*** Opening MATERIAL TO PROCESS ***
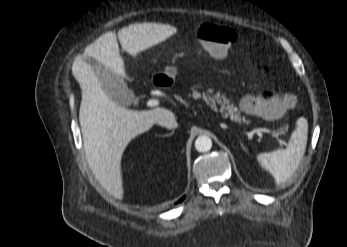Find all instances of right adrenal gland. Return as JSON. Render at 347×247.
<instances>
[{
  "mask_svg": "<svg viewBox=\"0 0 347 247\" xmlns=\"http://www.w3.org/2000/svg\"><path fill=\"white\" fill-rule=\"evenodd\" d=\"M173 133H174V131H172V132L169 133V134H164V135H160V136H161V137H169V136L173 135Z\"/></svg>",
  "mask_w": 347,
  "mask_h": 247,
  "instance_id": "right-adrenal-gland-1",
  "label": "right adrenal gland"
}]
</instances>
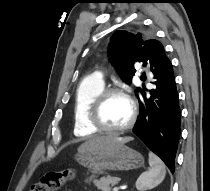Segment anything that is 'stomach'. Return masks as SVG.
I'll use <instances>...</instances> for the list:
<instances>
[{
	"instance_id": "1",
	"label": "stomach",
	"mask_w": 210,
	"mask_h": 191,
	"mask_svg": "<svg viewBox=\"0 0 210 191\" xmlns=\"http://www.w3.org/2000/svg\"><path fill=\"white\" fill-rule=\"evenodd\" d=\"M75 159L80 165L92 172L103 170L128 171L144 166V157L124 144L78 151Z\"/></svg>"
}]
</instances>
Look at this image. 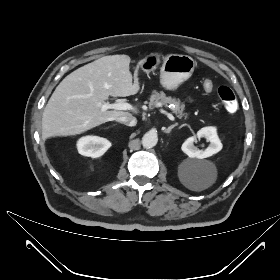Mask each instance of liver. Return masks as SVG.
I'll return each instance as SVG.
<instances>
[{"mask_svg": "<svg viewBox=\"0 0 280 280\" xmlns=\"http://www.w3.org/2000/svg\"><path fill=\"white\" fill-rule=\"evenodd\" d=\"M128 55L104 56L66 76L50 97L42 116V137L81 134L121 116H133L128 111H102L98 103L109 96L126 97L140 90L138 78L140 60L132 77ZM134 79V81H133Z\"/></svg>", "mask_w": 280, "mask_h": 280, "instance_id": "liver-1", "label": "liver"}]
</instances>
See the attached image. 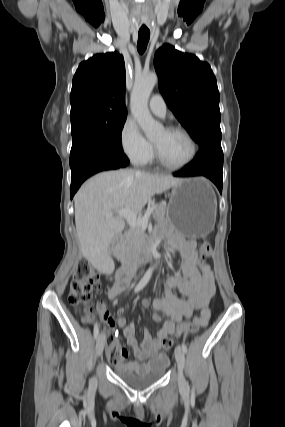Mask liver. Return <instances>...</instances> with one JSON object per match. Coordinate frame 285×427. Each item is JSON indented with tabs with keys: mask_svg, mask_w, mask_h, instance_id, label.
<instances>
[{
	"mask_svg": "<svg viewBox=\"0 0 285 427\" xmlns=\"http://www.w3.org/2000/svg\"><path fill=\"white\" fill-rule=\"evenodd\" d=\"M182 179L131 169L99 173L86 181L75 195V224L84 257L97 269L110 262L109 246L125 226L120 209L138 213L155 194ZM113 216L107 217L108 213Z\"/></svg>",
	"mask_w": 285,
	"mask_h": 427,
	"instance_id": "6515ba94",
	"label": "liver"
}]
</instances>
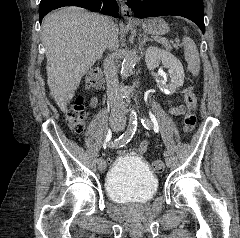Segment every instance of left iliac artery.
<instances>
[{"mask_svg":"<svg viewBox=\"0 0 240 238\" xmlns=\"http://www.w3.org/2000/svg\"><path fill=\"white\" fill-rule=\"evenodd\" d=\"M141 123L146 129H151L152 128V123L150 122L149 119L147 118H141ZM154 129V128H153ZM164 156L167 157L169 156V153L167 151L164 152Z\"/></svg>","mask_w":240,"mask_h":238,"instance_id":"1","label":"left iliac artery"}]
</instances>
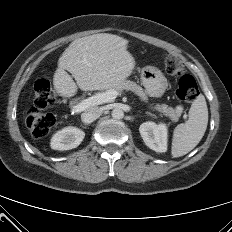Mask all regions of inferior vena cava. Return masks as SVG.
Masks as SVG:
<instances>
[{
  "instance_id": "obj_1",
  "label": "inferior vena cava",
  "mask_w": 232,
  "mask_h": 232,
  "mask_svg": "<svg viewBox=\"0 0 232 232\" xmlns=\"http://www.w3.org/2000/svg\"><path fill=\"white\" fill-rule=\"evenodd\" d=\"M102 114V109L100 107H91L81 114V120L85 124H90L95 121Z\"/></svg>"
}]
</instances>
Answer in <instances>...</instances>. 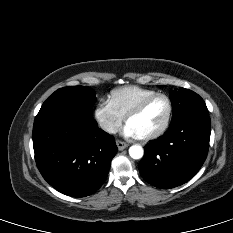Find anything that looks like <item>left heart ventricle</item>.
<instances>
[{
  "instance_id": "obj_1",
  "label": "left heart ventricle",
  "mask_w": 233,
  "mask_h": 233,
  "mask_svg": "<svg viewBox=\"0 0 233 233\" xmlns=\"http://www.w3.org/2000/svg\"><path fill=\"white\" fill-rule=\"evenodd\" d=\"M167 103L163 98L151 102L138 116L128 122L138 136H145L157 131L164 123L167 116Z\"/></svg>"
}]
</instances>
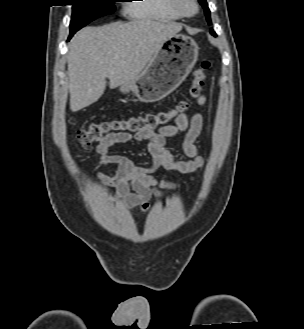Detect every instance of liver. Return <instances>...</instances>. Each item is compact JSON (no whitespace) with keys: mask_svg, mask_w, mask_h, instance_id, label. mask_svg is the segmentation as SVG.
<instances>
[{"mask_svg":"<svg viewBox=\"0 0 304 329\" xmlns=\"http://www.w3.org/2000/svg\"><path fill=\"white\" fill-rule=\"evenodd\" d=\"M181 30L178 23L143 19L78 31L67 57L71 111L95 103L104 93L106 78L111 88L134 81L163 41Z\"/></svg>","mask_w":304,"mask_h":329,"instance_id":"obj_1","label":"liver"}]
</instances>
*** Closing MATERIAL TO PROCESS ***
Set down exactly, line for line, the data from the line that contains "Detect every instance" through its last line, keeping pictures out.

= REPLY =
Detect every instance of liver. Return <instances>...</instances>. Each item is compact JSON (no whitespace) with keys: mask_svg, mask_w, mask_h, instance_id, label. mask_svg is the segmentation as SVG.
<instances>
[{"mask_svg":"<svg viewBox=\"0 0 304 329\" xmlns=\"http://www.w3.org/2000/svg\"><path fill=\"white\" fill-rule=\"evenodd\" d=\"M181 30L178 23L143 19L78 31L67 57L71 111L95 103L104 93L106 78L111 88L134 81L163 41Z\"/></svg>","mask_w":304,"mask_h":329,"instance_id":"obj_1","label":"liver"}]
</instances>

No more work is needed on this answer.